Case Studies: Chapter 10 – Automobile OEM & Lead Scoring

Automobile manufacturer improves lead scoring for potential buyers

Car manufacturers – or OEMs as they refer to themselves – are partnered with a dealership network of independent businesses. The role of the OEM’s website is to drive demand for the brand and generate leads for their network. 

At the top of the sales funnel, there are (hopefully) many more leads coming in to dealerships than they have salespeople available. So which of the leads should their sellers email and call back first? Where should they focus their time and energy? 

That’s the same challenge sales teams face in many industries, e.g., B2B and financial services. It’s the domain of lead management, and it is typically supported by lead scoring.  Namely, the leads are scored based on behavior and other profile information to rank them by their value and their likelihood to transact in the near term. As a result, sales teams can engage with the most “ready” leads for a conversation. It’s a win-win for everyone.

In our case study, lead scoring was already implemented at the US car manufacturer a decade ago. Their system leveraged website behavior as part of its scores, e.g., whether the individual completed car configurations and which ones. When the individual completed a lead form, their lead score was attached to the profile. Dealers were able to rank incoming leads by this score. 

Before enriching with Experience Analytics data

In their evaluation of this program via response attribution, the OEM found that leads that the system scored as “hot” were six times more likely to complete a car purchase. And even leads scored as “medium” were still twice as likely to buy a car as “cold” leads—a massive success.

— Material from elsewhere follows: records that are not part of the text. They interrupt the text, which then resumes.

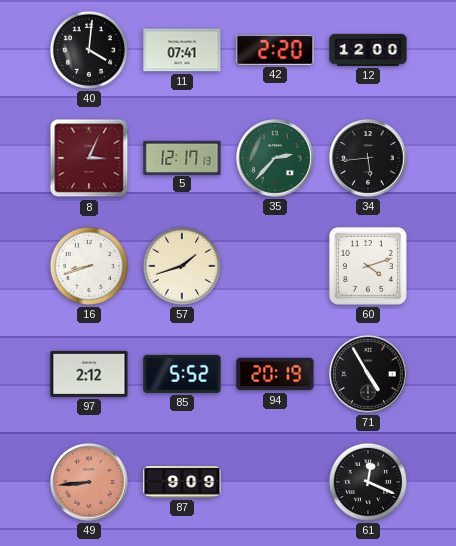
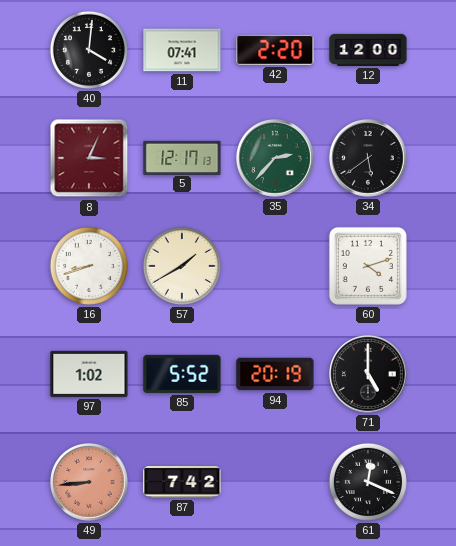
34: 5:44 -> 5:39
57: 1:42 -> 1:40
97: 2:12 -> 1:02
71: 4:55 -> 5:00
87: 9:09 -> 7:42
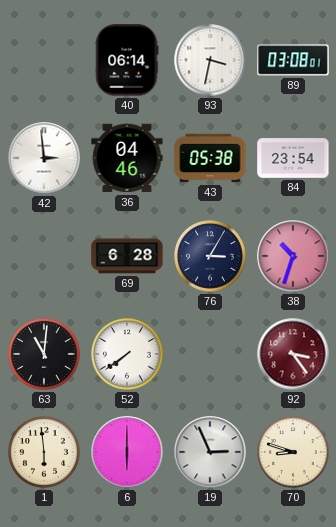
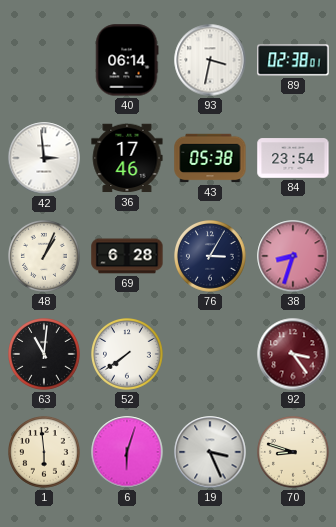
89: 03:08 -> 02:38
36: 04:46 -> 17:46
48: none -> 1:04
38: 10:33 -> 8:33
6: 6:00 -> 6:03
19: 2:56 -> 3:26
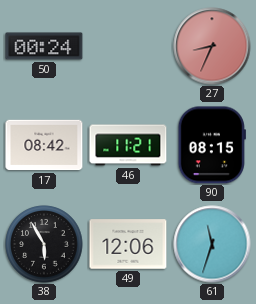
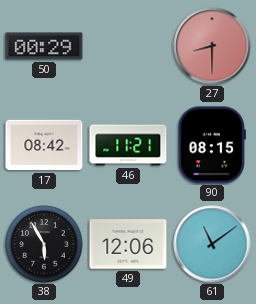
50: 00:24 -> 00:29
27: 8:34 -> 8:30
61: 11:33 -> 11:09
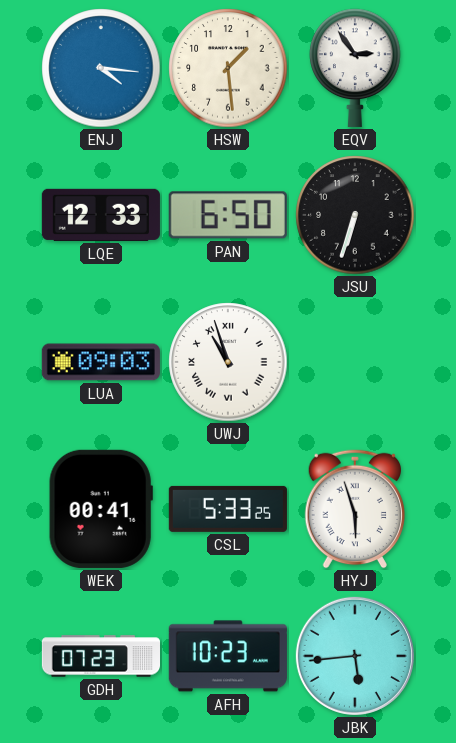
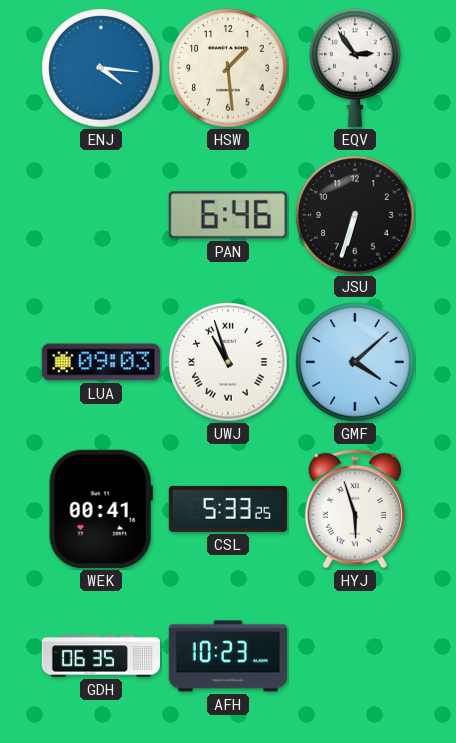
LQE: 12:33 -> none
PAN: 6:50 -> 6:46
GMF: none -> 4:08
GDH: 07:23 -> 06:35
JBK: 5:44 -> none
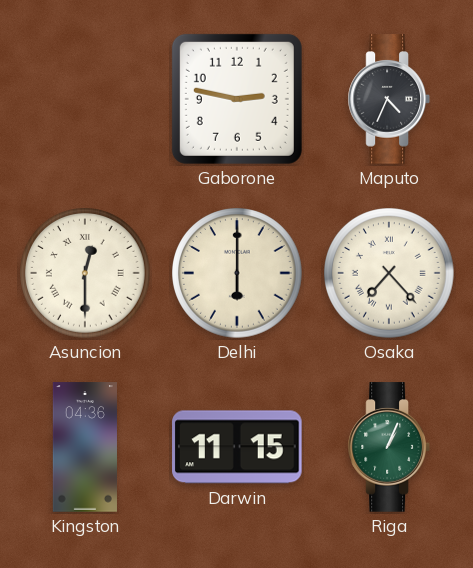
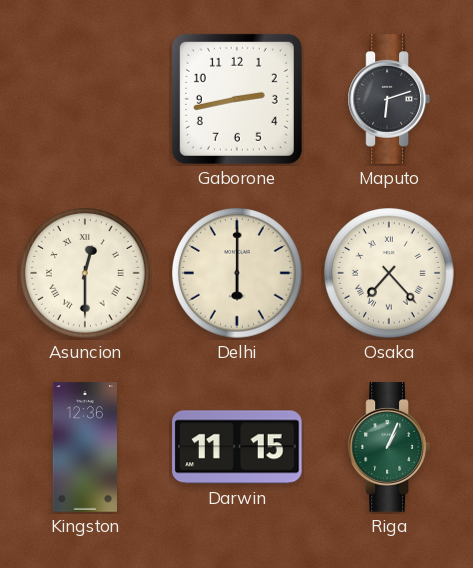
Gaborone: 2:47 -> 2:43
Maputo: 4:34 -> 6:12
Kingston: 04:36 -> 12:36
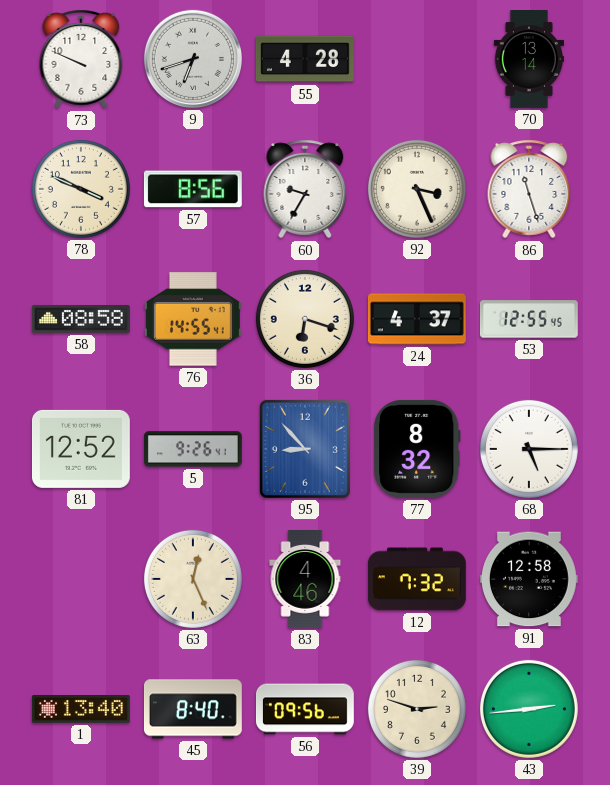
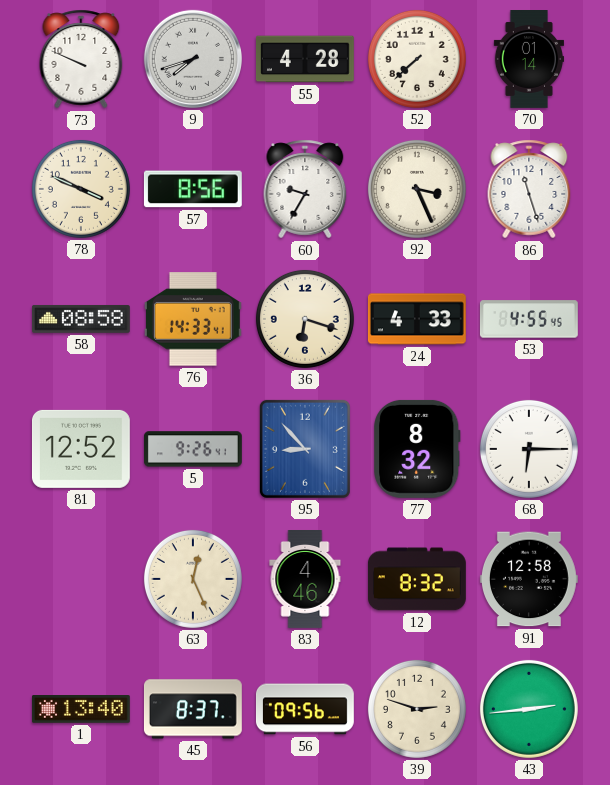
9: 6:42 -> 7:42
52: none -> 7:38
70: 13:14 -> 01:14
76: 14:55 -> 14:33
24: 4:37 -> 4:33
53: 12:55 -> 4:55
68: 5:15 -> 6:15
12: 7:32 -> 8:32
45: 8:40 -> 8:37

After enriching with Experience Analytics data

Now, imagine what Experience Analytics data could do to improve this effort? Here you can score: 

  • Where is each lead in their journey, e.g. window-shopping vs. actively in the market?

  • How engaged is the individual with various models or aspects of the cars?

  • What attracts them, e.g., visuals or specifications?  What are the colors or engine details that they are interested in?

Real-life car salespeople do this in the blink of an eye.  Hopefully, they leave us alone to browse the car lot when we’re just orienting ourselves, but somehow they are right there when we seem to be in serious buying mode. Experience Analytics can help make the online car shopping experience a better one.